Quadro funcional da Abin inclui até lavadeiras

JOSIAS DE SOUZA
COLUNISTA DA FOLHA

O governo às vezes faz o Congresso de bobo. Conta com a ajuda diligente de deputados e senadores, que constituem ótima matéria-prima.
Em abril do ano passado, o Legislativo aprovou a lei 10.862. O texto instituiu um "Plano Especial de Cargos" para a Agência Brasileira de Inteligência. Fixou também regras para o pagamento de gratificações aos servidores da repartição.
Autor da proposta convertida em lei, o Palácio do Planalto sonegou ao Congresso uma informação trivial: a lista de cargos da Abin. Os parlamentares votaram, por assim dizer, no escuro.

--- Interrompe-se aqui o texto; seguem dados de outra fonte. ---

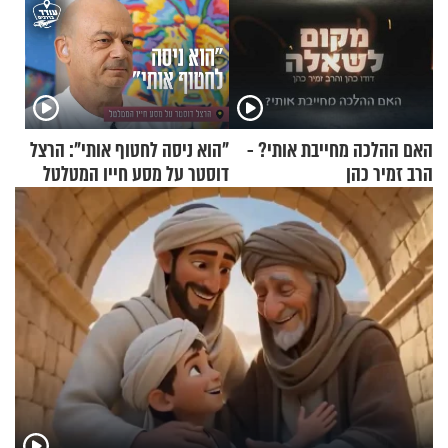
האם ההלכה מחייבת אותי? -
"הוא ניסה לחטוף אותי": הרצל
הרב זמיר כהן
דוסטר על מסע חייו המטלטל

"Reclassificado" segundo os parâmetros da nova lei, o quadro funcional da Abin foi dividido em dois grupos: o de "Informações", responsável pela "obtenção, análise e disseminação" de dados, e o de "Apoio", que responde pelo "suporte técnico-administrativo e logístico".
Em junho de 2004, o Planalto regulamentou a lei. Valendo-se de uma portaria sigilosa (número 25), acomodou cada funcionário em seu respectivo grupo. A portaria traz a assinatura do general Jorge Armando Félix, chefe do Gabinete de Segurança Institucional da Presidência.
O artigo 5º do documento anota: "A publicação desta portaria será feita no Boletim de Serviço Reservado da Abin e no Boletim Interno Reservado do GSI". Relacionaram-se num anexo os cargos ocultados dos legisladores. A relação surpreende pela abrangência.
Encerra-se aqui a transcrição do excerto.